QATAR | Ancien résident, Kaka témoigne

Aujourd'hui, On Mouille Le Micro consacre sa deuxième partie à la Coupe du Monde au Qatar et aux raisons qui poussent certains d'entre nous à ne pas regarder cet évènement. En préambule, Kaka, membre historique du Forum, nous livre son témoignage et son opinion en tant qu'ancien résident du Qatar.

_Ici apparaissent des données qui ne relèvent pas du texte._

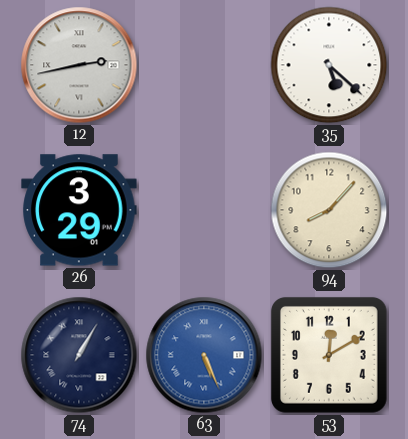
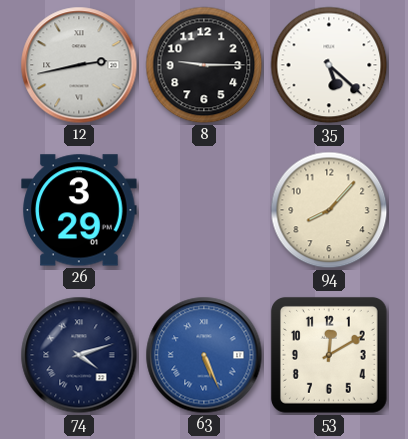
8: none -> 9:15
74: 1:05 -> 4:12
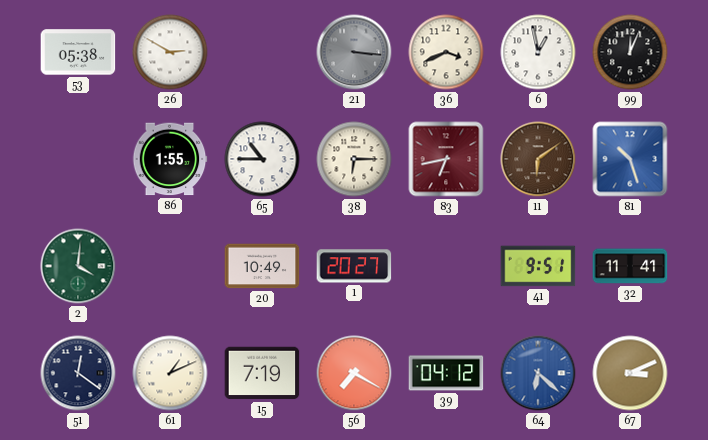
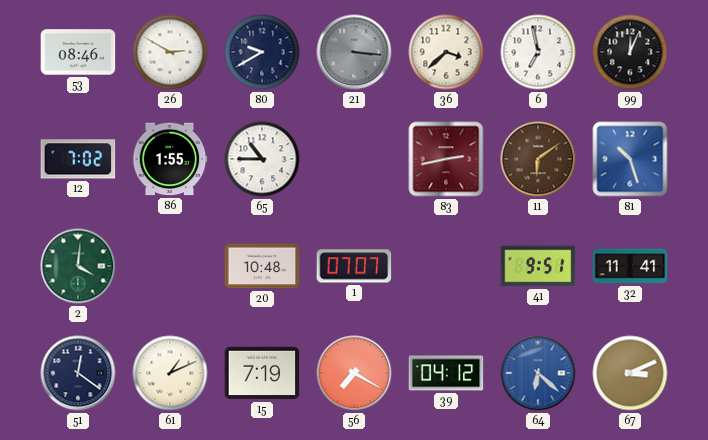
53: 05:38 -> 08:46
80: none -> 9:40
36: 3:41 -> 3:38
6: 12:58 -> 6:58
12: none -> 7:02
38: 6:15 -> none
83: 6:43 -> 2:43
20: 10:49 -> 10:48
1: 20:27 -> 07:07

(Évidemment, les articles d'opinion n'engagent que ceux qui les écrivent et ne sont pas forcément le reflet de l'opinion générale des gens sympatoches d'OMForum. Si vous êtes en désaccord avec certains points développés ici par Kaka, on vous invite à venir en discuter sur le Forum où, si vous êtes sympatoche aussi, vous serez accueillis avec des colliers de fleurs et des câlins.)

 

La Coupe du Monde et son éventuel boycott, tout ça représente un très vaste sujet car pour le traiter, on est obligé d'évoquer le Qatar, la FIFA et notre monde d'aujourd'hui qui marche de plus en plus sur la tête.

 

1) LES TRAVAILLEURS AU QATAR

Le Qatar, je peux vous en parler car j'y ai vécu un certain temps (j'étais pas expat', donc je n'ai pas profité de "la belle vie"). Les conditions de vie là-bas montrent effectivement ce contraste entre les "très riches" et les "très pauvres". Là-bas, tout est urgent, tout doit être fait en temps et en heure, et finalement rien n'était si urgent quand tu prends du recul.

La façon dont sont traités les travailleurs dans beaucoup de cas (pas tous) n'est pas digne. En revanche, dans le cas de d'autres entreprises, ces travailleurs se rendent au Moyen-Orient pour permettre à leurs familles de vivre, de financer les études voire de construire une maison...

Au Népal, en Inde, aux Philippines ou au Pakistan, la vie n'est pas rose et le Moyen-Orient est le Graal pour beaucoup de personnes car aller là-bas quelques années est l'opportunité d'offrir un meilleur avenir à leurs proches. Faut-il blâmer uniquement les pays où ils travaillent ou bien faut-il regarder plus en détails ce qui se passe dans leurs pays d'origine ? Je ne connais pas assez le sujet pour me permettre de juger.

Beaucoup de travailleurs, qui exercent en usine ou dans des environnements avec des conditions correctes, sont contents de faire des heures supplémentaires ou de travailler les jours fériés car leurs paies s'en ressentent. Cependant, cette paie est assez faible au vu de la richesse générée par ces pays-là et les droits octroyés à ces personnes sont minimes.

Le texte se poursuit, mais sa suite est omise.